Work to be completed »
Only one stretch of the listing below is wanted: every line from the first to the line containing "The width and", set down exactly.

━━ Provided data ━━

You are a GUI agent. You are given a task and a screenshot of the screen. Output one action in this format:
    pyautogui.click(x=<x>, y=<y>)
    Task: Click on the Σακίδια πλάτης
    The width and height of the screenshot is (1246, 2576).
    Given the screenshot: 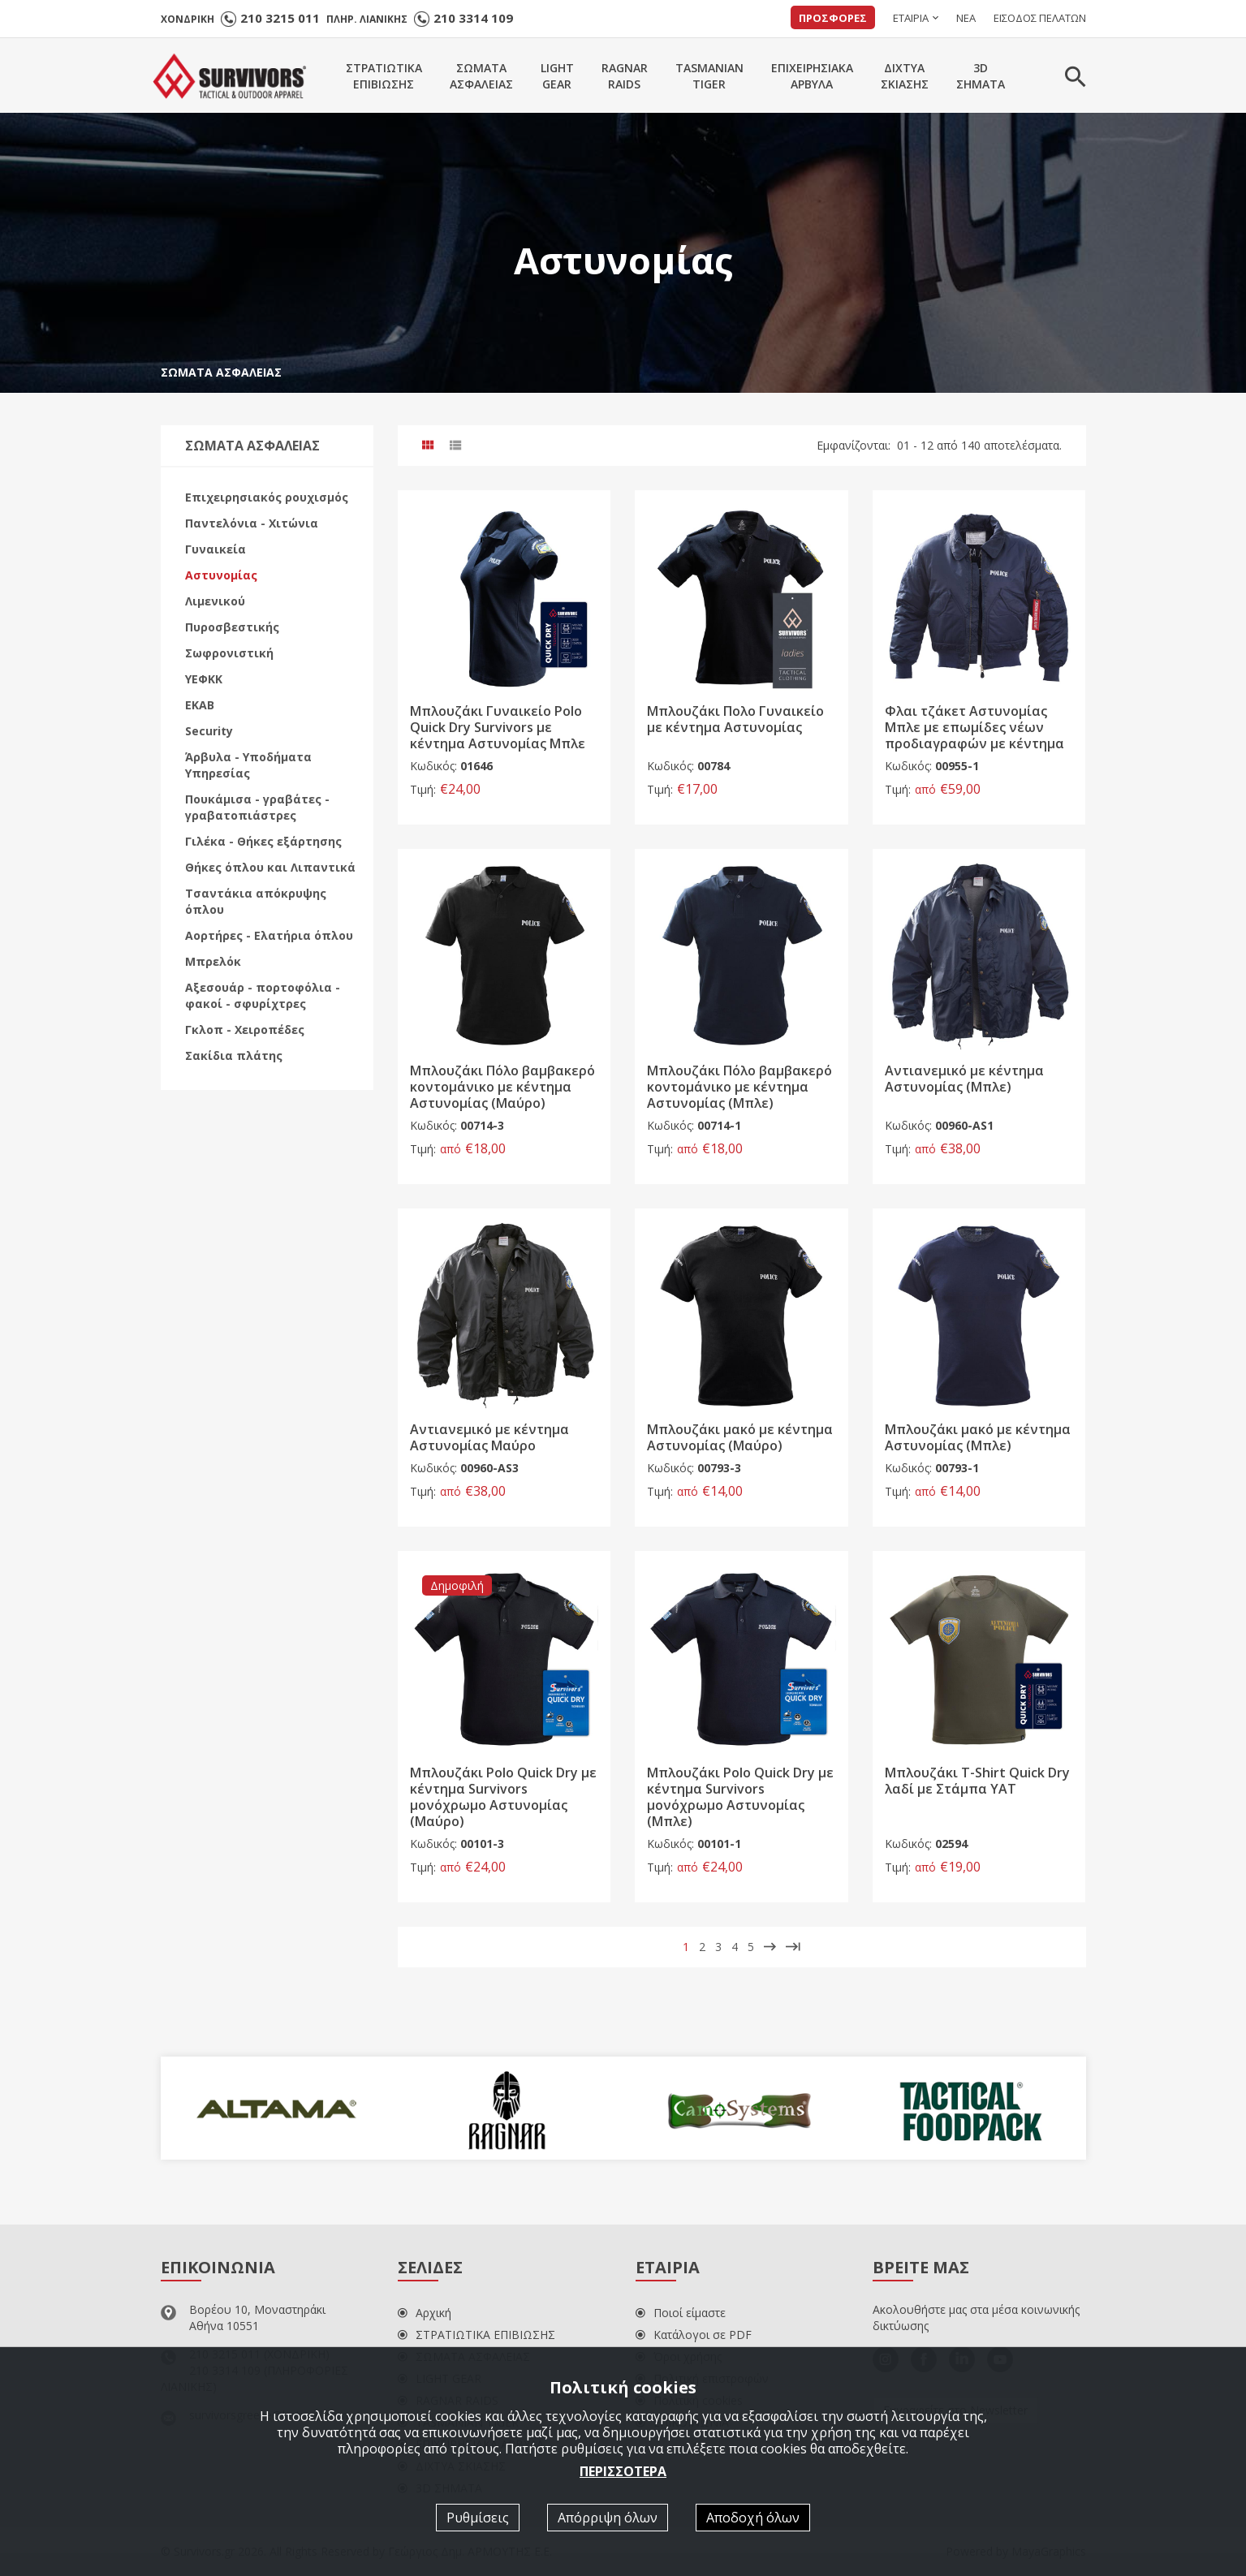 What is the action you would take?
    pyautogui.click(x=233, y=1055)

━━━

Answer box »
You are a GUI agent. You are given a task and a screenshot of the screen. Output one action in this format:
    pyautogui.click(x=<x>, y=<y>)
    Task: Click on the Σακίδια πλάτης
    The width and height of the screenshot is (1246, 2576).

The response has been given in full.